§ **To do**: Only the pictures should be left out; repeat the rest of the data exactly.

- - - - -

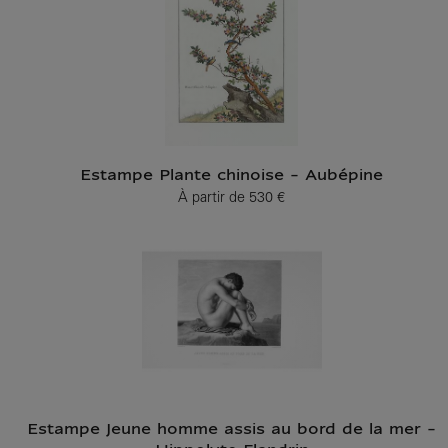
Estampe Plante chinoise - Aubépine
À partir de
530 €
Prix ​​actuel
Estampe Jeune homme assis au bord de la mer -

- - - - -

§ **Completed exercise**:
Estampe Plante chinoise - Aubépine
À partir de
530 €
Prix ​​actuel
Estampe Jeune homme assis au bord de la mer -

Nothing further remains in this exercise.